Included in the database was the personal information of some state officials.
SpiceJet is still yet to confirm the breach but it has been validated by CERT-In, the government-run agency in India responsible for cybersecurity.
The security researcher said they first alerted the airline after discovering the vulnerability, but didn’t receive an adequate response.
They then went to CERT-In which confirmed the breach and again alerted the company, with SpiceJet then taking action to protect the sensitive information.
The company has now issued a statement that still doesn’t confirm the breach or vulnerabilities in its systems.
“At SpiceJet, safety and security of our fliers’ data is sacrosanct,” the company said.
“Our systems are fully capable and always up to date to secure the fliers’ data which is a continuous process.
“We undertake every possible measure to safeguard and protect this data and ensure that the privacy is maintained at the highest and safest level.”
According to the researcher, the database in question contains a rolling month’s worth of flight information and the details of each passenger, saying it was easily accessible for anyone who knew where to look.
SpiceJet is one of India’s largest privately-owned airlines, accounting for about 13 per cent of the market share in the country.
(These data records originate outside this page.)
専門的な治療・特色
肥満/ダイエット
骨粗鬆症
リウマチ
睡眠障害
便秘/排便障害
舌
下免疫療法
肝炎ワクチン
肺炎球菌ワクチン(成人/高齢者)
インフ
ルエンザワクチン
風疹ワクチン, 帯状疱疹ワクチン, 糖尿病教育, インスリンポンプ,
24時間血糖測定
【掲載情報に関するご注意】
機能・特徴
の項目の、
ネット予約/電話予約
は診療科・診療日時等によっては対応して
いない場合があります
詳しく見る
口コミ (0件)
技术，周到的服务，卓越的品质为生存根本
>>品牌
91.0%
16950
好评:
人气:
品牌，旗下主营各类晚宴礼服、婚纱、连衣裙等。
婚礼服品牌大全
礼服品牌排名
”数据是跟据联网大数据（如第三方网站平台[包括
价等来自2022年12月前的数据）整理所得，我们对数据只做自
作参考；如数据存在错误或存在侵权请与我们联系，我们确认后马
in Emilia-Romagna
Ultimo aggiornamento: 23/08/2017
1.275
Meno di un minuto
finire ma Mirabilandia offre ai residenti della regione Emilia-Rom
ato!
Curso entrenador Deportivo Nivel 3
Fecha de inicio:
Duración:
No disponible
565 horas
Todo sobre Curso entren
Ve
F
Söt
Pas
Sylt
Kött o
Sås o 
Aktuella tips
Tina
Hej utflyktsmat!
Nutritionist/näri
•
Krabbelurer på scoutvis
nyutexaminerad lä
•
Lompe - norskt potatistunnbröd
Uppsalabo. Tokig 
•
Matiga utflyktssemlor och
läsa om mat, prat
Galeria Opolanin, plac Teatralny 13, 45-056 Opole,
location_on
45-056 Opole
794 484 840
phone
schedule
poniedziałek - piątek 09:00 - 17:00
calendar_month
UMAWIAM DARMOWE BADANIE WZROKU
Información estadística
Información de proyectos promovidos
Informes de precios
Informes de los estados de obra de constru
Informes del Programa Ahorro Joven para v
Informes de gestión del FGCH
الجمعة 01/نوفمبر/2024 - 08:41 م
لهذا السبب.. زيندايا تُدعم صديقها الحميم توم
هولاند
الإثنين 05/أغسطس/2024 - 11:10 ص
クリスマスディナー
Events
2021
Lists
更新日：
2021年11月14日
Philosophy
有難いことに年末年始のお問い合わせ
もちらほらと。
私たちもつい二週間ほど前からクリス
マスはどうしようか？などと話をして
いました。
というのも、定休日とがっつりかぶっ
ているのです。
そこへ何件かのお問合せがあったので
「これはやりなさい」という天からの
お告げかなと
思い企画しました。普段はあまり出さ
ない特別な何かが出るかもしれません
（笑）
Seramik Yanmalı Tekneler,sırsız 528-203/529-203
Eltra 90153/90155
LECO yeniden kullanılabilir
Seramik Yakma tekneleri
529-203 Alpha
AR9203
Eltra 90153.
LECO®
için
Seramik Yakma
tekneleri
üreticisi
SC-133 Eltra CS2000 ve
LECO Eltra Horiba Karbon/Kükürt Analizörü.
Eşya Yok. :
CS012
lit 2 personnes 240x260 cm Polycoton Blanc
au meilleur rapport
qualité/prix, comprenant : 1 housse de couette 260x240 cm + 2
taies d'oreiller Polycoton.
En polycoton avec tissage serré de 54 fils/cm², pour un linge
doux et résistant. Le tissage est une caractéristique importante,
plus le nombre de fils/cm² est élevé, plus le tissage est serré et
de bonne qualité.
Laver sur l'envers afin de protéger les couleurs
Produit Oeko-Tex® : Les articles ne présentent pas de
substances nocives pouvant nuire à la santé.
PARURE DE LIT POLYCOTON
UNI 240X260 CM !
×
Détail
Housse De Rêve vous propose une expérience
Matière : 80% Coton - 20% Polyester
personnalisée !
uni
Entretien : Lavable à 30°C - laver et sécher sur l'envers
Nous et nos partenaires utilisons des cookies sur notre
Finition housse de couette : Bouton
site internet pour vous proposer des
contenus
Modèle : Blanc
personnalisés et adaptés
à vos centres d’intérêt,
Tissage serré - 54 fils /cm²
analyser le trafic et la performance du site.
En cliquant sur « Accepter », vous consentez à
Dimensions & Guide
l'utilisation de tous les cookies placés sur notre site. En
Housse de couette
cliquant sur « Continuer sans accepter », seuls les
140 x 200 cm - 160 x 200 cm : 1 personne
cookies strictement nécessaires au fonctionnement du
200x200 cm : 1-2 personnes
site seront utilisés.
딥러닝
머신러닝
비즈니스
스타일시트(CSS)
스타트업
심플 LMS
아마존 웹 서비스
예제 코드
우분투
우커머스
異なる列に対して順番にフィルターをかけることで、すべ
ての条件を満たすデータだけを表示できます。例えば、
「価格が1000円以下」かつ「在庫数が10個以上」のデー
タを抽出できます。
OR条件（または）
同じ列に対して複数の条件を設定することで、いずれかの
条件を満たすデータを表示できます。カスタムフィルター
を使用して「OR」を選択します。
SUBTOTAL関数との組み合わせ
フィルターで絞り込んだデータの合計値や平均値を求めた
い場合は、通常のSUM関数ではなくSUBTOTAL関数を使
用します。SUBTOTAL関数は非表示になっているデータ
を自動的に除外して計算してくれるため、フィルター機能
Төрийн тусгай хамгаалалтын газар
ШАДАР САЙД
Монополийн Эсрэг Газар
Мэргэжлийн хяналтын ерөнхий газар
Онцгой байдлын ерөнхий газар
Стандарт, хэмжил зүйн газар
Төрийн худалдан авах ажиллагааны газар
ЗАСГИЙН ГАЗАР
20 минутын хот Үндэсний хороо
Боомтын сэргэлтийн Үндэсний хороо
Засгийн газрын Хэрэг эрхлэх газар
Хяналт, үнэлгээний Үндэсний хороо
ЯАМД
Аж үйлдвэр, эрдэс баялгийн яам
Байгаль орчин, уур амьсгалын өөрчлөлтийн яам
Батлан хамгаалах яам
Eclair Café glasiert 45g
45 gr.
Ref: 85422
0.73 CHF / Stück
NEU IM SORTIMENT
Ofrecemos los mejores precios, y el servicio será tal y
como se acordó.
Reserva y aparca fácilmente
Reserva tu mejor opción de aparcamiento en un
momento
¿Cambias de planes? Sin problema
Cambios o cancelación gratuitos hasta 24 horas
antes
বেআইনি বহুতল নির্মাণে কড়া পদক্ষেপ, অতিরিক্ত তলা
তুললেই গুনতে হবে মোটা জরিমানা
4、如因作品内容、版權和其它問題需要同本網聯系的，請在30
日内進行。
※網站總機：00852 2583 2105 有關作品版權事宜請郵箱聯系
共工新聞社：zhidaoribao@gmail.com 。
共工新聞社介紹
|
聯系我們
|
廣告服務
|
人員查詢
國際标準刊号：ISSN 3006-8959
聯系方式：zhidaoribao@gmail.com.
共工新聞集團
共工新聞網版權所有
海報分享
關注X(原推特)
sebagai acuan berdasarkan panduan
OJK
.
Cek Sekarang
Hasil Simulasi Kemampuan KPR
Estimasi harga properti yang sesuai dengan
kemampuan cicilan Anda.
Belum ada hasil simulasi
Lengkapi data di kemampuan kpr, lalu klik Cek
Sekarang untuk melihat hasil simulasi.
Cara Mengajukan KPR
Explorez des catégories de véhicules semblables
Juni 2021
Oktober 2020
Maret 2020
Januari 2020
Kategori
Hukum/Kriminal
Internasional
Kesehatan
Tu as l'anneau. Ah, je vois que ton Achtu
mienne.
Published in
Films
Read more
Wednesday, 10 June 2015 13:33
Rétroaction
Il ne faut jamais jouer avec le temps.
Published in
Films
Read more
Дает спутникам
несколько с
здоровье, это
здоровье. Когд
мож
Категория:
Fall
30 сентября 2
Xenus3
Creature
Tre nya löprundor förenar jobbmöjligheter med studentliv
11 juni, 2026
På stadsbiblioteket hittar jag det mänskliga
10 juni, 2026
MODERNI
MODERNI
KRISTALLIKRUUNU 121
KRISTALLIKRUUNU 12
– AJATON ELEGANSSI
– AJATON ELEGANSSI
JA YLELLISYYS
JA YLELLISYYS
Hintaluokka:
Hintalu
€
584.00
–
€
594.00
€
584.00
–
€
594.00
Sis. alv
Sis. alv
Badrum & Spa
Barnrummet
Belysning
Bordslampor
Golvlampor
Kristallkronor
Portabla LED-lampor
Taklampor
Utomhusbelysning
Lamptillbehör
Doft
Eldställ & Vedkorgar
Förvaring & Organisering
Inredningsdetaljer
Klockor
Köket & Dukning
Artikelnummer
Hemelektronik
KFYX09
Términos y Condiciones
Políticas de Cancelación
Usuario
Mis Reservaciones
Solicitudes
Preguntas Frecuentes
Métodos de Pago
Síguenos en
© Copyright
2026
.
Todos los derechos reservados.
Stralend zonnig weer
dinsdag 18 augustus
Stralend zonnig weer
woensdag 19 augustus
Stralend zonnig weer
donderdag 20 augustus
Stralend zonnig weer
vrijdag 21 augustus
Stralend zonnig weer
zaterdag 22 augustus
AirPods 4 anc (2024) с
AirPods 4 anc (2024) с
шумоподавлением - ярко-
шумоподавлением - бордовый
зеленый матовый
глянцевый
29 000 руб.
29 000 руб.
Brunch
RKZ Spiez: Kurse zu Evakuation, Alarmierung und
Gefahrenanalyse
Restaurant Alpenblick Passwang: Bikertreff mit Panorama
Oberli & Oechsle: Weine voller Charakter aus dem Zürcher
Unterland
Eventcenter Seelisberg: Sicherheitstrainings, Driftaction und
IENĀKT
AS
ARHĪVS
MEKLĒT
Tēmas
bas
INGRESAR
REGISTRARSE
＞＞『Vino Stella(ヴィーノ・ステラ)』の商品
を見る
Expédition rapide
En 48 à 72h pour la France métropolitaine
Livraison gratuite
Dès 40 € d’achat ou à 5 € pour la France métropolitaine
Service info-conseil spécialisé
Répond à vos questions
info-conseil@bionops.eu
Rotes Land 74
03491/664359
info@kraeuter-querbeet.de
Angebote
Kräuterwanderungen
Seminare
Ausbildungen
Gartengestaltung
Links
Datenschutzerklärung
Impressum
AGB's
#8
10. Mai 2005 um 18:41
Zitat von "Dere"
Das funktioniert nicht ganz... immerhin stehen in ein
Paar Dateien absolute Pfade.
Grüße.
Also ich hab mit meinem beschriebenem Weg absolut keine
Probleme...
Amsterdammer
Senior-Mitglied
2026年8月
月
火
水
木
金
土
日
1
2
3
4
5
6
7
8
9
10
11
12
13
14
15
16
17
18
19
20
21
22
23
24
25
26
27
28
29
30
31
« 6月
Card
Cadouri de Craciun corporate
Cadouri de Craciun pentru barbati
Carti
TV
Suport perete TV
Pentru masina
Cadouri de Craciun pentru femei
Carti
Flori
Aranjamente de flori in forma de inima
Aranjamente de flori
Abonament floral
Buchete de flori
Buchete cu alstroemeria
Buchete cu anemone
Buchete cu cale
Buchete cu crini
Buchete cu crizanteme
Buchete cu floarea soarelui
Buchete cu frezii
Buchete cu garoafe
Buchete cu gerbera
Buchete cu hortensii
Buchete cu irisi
The company flies more than 600 planes daily, with several connecting to Dubai and Hong Kong.
It’s not the first airline to be hit by a major data breach.
It was revealed in 2018 that Hong Kong airline Cathay Pacific had kept a significant data breach secret for more than six months.
About 9 million customers of the airline were impacted, with their personal information including names, nationalities, phone numbers, addresses and passport numbers compromised.
The breach saw nearly 900,000 passport numbers accessed and nearly 250,000 Hong Kong identity card numbers.
Cathay Pacific had first identified “suspicious activity” in its network in March 2018 and was able to confirm “unauthorised access to certain personal data” in early May.
But the company only informed its customers that were impacted by the breach in October 2018, more than six months after the breach.
That year also saw other airlines, including British Airways and Delta Airlines, involved in data breaches that saw the information of several hundred thousand customers exposed.
Airlines typically collect a wide range of personal details about its passengers.